Hermann Finsterlin: Rede gehalten in der Akademie der Künste Berlin am 28.2.1964

Liebe Freunde!

Hier stehe ich, ich kann nicht anders, Gott helfe mir, amen. Ich bin glücklich, hier zu Ihnen sprechen zu können und danke Ihnen für diese Gelegenheit. Sie wissen, jedes reine Echo bedarf des ganz entsprechenden Reflexes, jeder Lichtstrahl braucht seinen Widerstand, um in Erscheinung zu treten und diese ich möchte fast sagen symbiotischen Widerstände erhoffeich mir hier im besonderen Maße.

Da ich nun heute hier auch als Mitglied einer Gruppe - als Glied einer Kette - die, wie Sie sehen, in einem halben Jahrhundert keineswegs zerbrochen ist, in Erscheinung trete, möchte ich auch gleich vorweg mein besonderes Verhältnis zu dieser Gemeinschaft klären, das durch die, etwas unglückliche Verbindung der "Gläsernen Kette" mit Paul Scheerbart in der Leverkusener Ausstellung etwas entstellt worden war, vor allem in der Presse.

Das Gemeinsame unserer damaligen Bindung war das "Was" das Trennende das "Wie". - Wir waren so verschieden in unserem Bauausdruck, wie wir einig in seiner Mission waren. Aber eben wegen dieser fruchtbaren Verschiedenheit konnte von einer gemeinsamen geistigen Abhängigkeit von Scheerbart keine Rede sein. - Höchstens noch bei Bruno Taut, der mit Scheerbart den Vorstoß in die reine Utopie gemeinsam hatte, der sich freilich heute schon als großartige Raumfahrtstationsprophetie zu verwirklichen scheint.
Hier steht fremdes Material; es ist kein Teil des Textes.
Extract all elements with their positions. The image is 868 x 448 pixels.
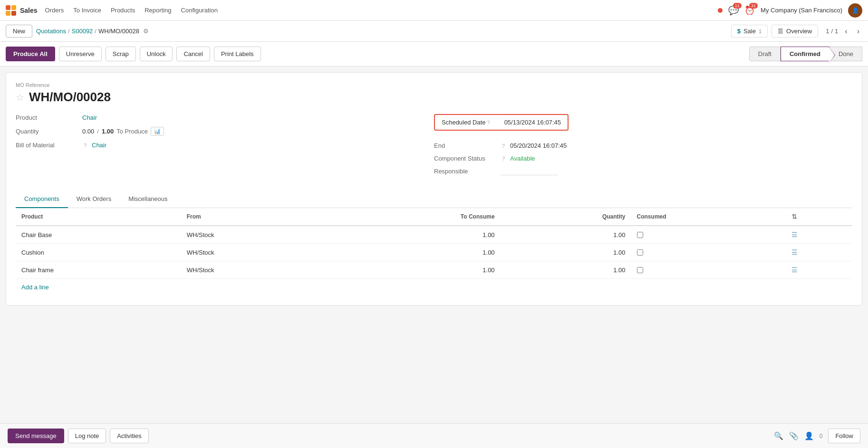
end-label: End — [434, 142, 501, 149]
tab-components[interactable]: Components — [16, 191, 68, 208]
consumed-checkbox[interactable] — [637, 267, 643, 273]
red-dot-indicator[interactable] — [718, 8, 723, 13]
cell-list-icon[interactable]: ☰ — [786, 226, 852, 244]
cancel-button[interactable]: Cancel — [176, 47, 210, 61]
sale-button[interactable]: $ Sale 1 — [731, 25, 768, 38]
breadcrumb-quotations[interactable]: Quotations — [36, 28, 66, 35]
col-from: From — [181, 208, 328, 226]
detail-list-icon[interactable]: ☰ — [791, 248, 798, 256]
cell-list-icon[interactable]: ☰ — [786, 244, 852, 261]
bom-field: Bill of Material ? Chair — [16, 142, 415, 149]
component-status-help-icon[interactable]: ? — [502, 156, 505, 162]
col-actions: ⇅ — [786, 208, 852, 226]
scrap-button[interactable]: Scrap — [106, 47, 136, 61]
breadcrumb-current: WH/MO/00028 — [98, 28, 139, 35]
menu-lines-icon: ☰ — [778, 28, 783, 35]
cell-from: WH/Stock — [181, 226, 328, 244]
mo-number: WH/MO/00028 — [29, 90, 111, 105]
unlock-button[interactable]: Unlock — [140, 47, 173, 61]
overview-label: Overview — [786, 28, 812, 35]
new-button[interactable]: New — [6, 25, 32, 38]
status-draft[interactable]: Draft — [749, 47, 781, 61]
app-logo[interactable]: Sales — [6, 5, 38, 16]
messages-badge: 11 — [733, 3, 742, 9]
pagination-current: 1 — [826, 28, 829, 35]
responsible-label: Responsible — [434, 168, 501, 175]
bom-label: Bill of Material — [16, 142, 82, 149]
overview-button[interactable]: ☰ Overview — [772, 25, 818, 38]
sort-icon[interactable]: ⇅ — [791, 213, 797, 220]
bom-value[interactable]: Chair — [92, 142, 106, 149]
breadcrumb-bar: New Quotations / S00092 / WH/MO/00028 ⚙ … — [0, 21, 868, 42]
produce-all-button[interactable]: Produce All — [6, 47, 55, 61]
col-consumed: Consumed — [631, 208, 786, 226]
chart-icon[interactable]: 📊 — [151, 127, 164, 136]
cell-to-consume: 1.00 — [328, 261, 500, 279]
menu-to-invoice[interactable]: To Invoice — [73, 7, 101, 14]
breadcrumb-actions: $ Sale 1 ☰ Overview 1 / 1 ‹ › — [731, 25, 862, 38]
status-confirmed[interactable]: Confirmed — [781, 47, 829, 61]
component-status-field: Component Status ? Available — [434, 155, 852, 162]
component-status-label: Component Status — [434, 155, 501, 162]
pagination: 1 / 1 — [826, 28, 838, 35]
responsible-value[interactable] — [501, 168, 558, 175]
page-next-button[interactable]: › — [854, 26, 862, 37]
scheduled-date-value[interactable]: 05/13/2024 16:07:45 — [504, 119, 561, 126]
pagination-total: 1 — [835, 28, 838, 35]
menu-configuration[interactable]: Configuration — [181, 7, 218, 14]
qty-sep: / — [97, 128, 99, 135]
cell-quantity[interactable]: 1.00 — [501, 226, 631, 244]
tab-miscellaneous[interactable]: Miscellaneous — [120, 191, 176, 208]
quantity-row: 0.00 / 1.00 To Produce 📊 — [82, 127, 164, 136]
messages-icon[interactable]: 💬 11 — [728, 5, 739, 16]
menu-reporting[interactable]: Reporting — [145, 7, 171, 14]
breadcrumb-sep: / — [68, 28, 70, 35]
status-bar: Draft Confirmed Done — [749, 47, 862, 61]
clock-icon[interactable]: ⏰ 31 — [744, 5, 755, 16]
col-product: Product — [16, 208, 181, 226]
components-table: Product From To Consume Quantity Consume… — [16, 208, 852, 279]
menu-products[interactable]: Products — [111, 7, 135, 14]
cell-from: WH/Stock — [181, 261, 328, 279]
mo-ref-label: MO Reference — [16, 82, 852, 88]
table-row: Chair Base WH/Stock 1.00 1.00 ☰ — [16, 226, 852, 244]
tab-work-orders[interactable]: Work Orders — [68, 191, 120, 208]
product-value[interactable]: Chair — [82, 114, 97, 121]
cell-product: Cushion — [16, 244, 181, 261]
bom-label-row: Bill of Material ? — [16, 142, 92, 149]
breadcrumb-sale-order[interactable]: S00092 — [72, 28, 93, 35]
cell-consumed — [631, 244, 786, 261]
top-right-controls: 💬 11 ⏰ 31 My Company (San Francisco) 👤 — [718, 3, 862, 18]
unreserve-button[interactable]: Unreserve — [59, 47, 102, 61]
qty-current: 0.00 — [82, 128, 94, 135]
detail-list-icon[interactable]: ☰ — [791, 266, 798, 274]
consumed-checkbox[interactable] — [637, 249, 643, 256]
clock-badge: 31 — [749, 3, 758, 9]
tabs-bar: Components Work Orders Miscellaneous — [16, 191, 852, 208]
favorite-star-icon[interactable]: ☆ — [16, 92, 24, 103]
consumed-checkbox[interactable] — [637, 232, 643, 238]
dollar-icon: $ — [737, 28, 741, 35]
print-labels-button[interactable]: Print Labels — [214, 47, 261, 61]
gear-icon[interactable]: ⚙ — [143, 28, 149, 35]
cell-consumed — [631, 261, 786, 279]
scheduled-date-help-icon[interactable]: ? — [487, 120, 490, 125]
menu-orders[interactable]: Orders — [45, 7, 64, 14]
page-prev-button[interactable]: ‹ — [842, 26, 850, 37]
cell-to-consume: 1.00 — [328, 244, 500, 261]
add-line-button[interactable]: Add a line — [16, 279, 55, 295]
main-content: MO Reference ☆ WH/MO/00028 Product Chair… — [6, 72, 862, 305]
quantity-label: Quantity — [16, 128, 82, 135]
user-avatar[interactable]: 👤 — [848, 3, 862, 18]
qty-target[interactable]: 1.00 — [102, 128, 114, 135]
end-help-icon[interactable]: ? — [502, 143, 505, 149]
scheduled-date-label: Scheduled Date — [442, 119, 486, 126]
pagination-sep: / — [831, 28, 833, 35]
cell-quantity[interactable]: 1.00 — [501, 244, 631, 261]
cell-quantity[interactable]: 1.00 — [501, 261, 631, 279]
app-name[interactable]: Sales — [20, 7, 38, 14]
bom-help-icon[interactable]: ? — [84, 143, 87, 148]
cell-list-icon[interactable]: ☰ — [786, 261, 852, 279]
mo-title-row: ☆ WH/MO/00028 — [16, 90, 852, 105]
detail-list-icon[interactable]: ☰ — [791, 231, 798, 238]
Ich jedenfalls habe erstmals ca. 15 Jahre nach der Gründung der "Gläsernen Kette" etwas von Scheerbarts Schriften kennengelernt und sie literarisch wohl sehr sympathisch gefunden, architektonisch aber habe ich, was damals manchen erstaunt haben mag, jede unabsehbare Utopie als Begriffsverwirrung abgelehnt. Ich baute meine Zukunftshäuser und Dome für diese Erde, auf diese Erde, - baute mit allem Drum und Drin des bewohnbaren, in einem höheren Sinne zweckmäßigen Raumes, baute im architektonischen Sinn keine "gut bürgerliche Küche", sondern festliche "Delikatessen".

Ich setze nun gerne voraus, daß die Mehrzahl von Ihnen schon durch die Ausstellung einen kleinen Einblick in meine ganz persönliche Bauweltanschauung gewonnen hat, so daß ich meine Ausführungen auf das Wesentlichste beschränken kann, auf das, was meine Idee scheinbar am unüberbrückbarsten scheidet von der Architektur unserer Zeit, - scheinbar, denn die Idee der organischen Architektur in ihrem wortwörtlichsten Sinn liegt seit mehr als einem halben Jahrhundert schon als unvermeidlicher Pol einer zum Extrem gewordenen Bauform in der allgemeinen Bauluft.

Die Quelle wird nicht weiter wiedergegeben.